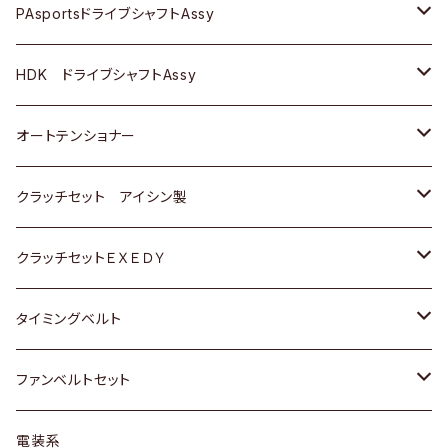
スバル
スバル
三菱
マツダ
ダイハツ
ダイハツ
スズキ
ＢＥＮＺ
ＢＥＮＺ
PAsportsドライブシャフトAssy
ＢＥＮＺ
スバル
三菱
マツダ
マツダ
日産
ＢＭＷ
ＢＭＷ
トヨタ
HDK ドライブシャフトAssy
スバル
三菱
三菱
いすゞ
GOLF
ＷＡＧＥＮ
ホンダ
スズキ
オートテンショナー
スバル
スバル
ダイハツ
ＷＡＧＥＮ
ＶＯＬＶＯ
スズキ
ダイハツ
トヨタ
クラッチセット アイシン製
マツダ
アストロ（シボレー）
日産
日産
ホンダ
クラッチセットＥＸＥＤＹ
三菱
クライスラー
ダイハツ
ホンダ
スズキ
ホンダ
タイミングベルト
スバル
マツダ
マツダ
ダイハツ
スズキ
トヨタ
ファンベルトセット
日野
三菱
マツダ
日産
スズキ
トヨタ
電装系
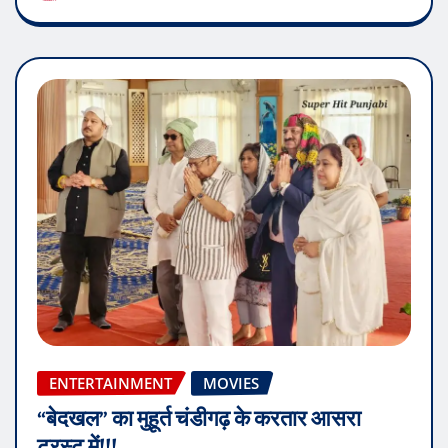
ENTERTAINMENT
MOVIES
“बेदखल” का मुहूर्त चंडीगढ़ के करतार आसरा
ट्रस्ट में!!!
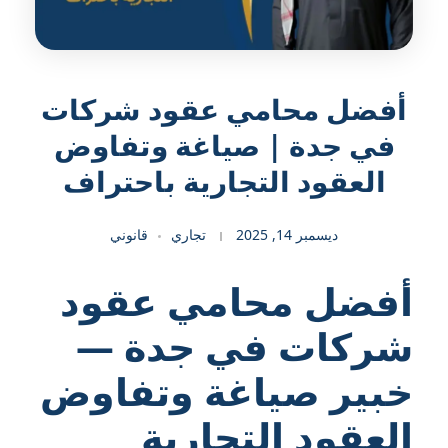
أفضل محامي عقود شركات
في جدة | صياغة وتفاوض
العقود التجارية باحتراف
ديسمبر 14, 2025
تجاري
قانوني
أفضل محامي عقود
شركات في جدة —
خبير صياغة وتفاوض
العقود التجارية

WORK INSTRUCTION:
From the data, pick out every line that includes "أفضل".

TASK OUTPUT:
أفضل محامي عقود شركات
أفضل محامي عقود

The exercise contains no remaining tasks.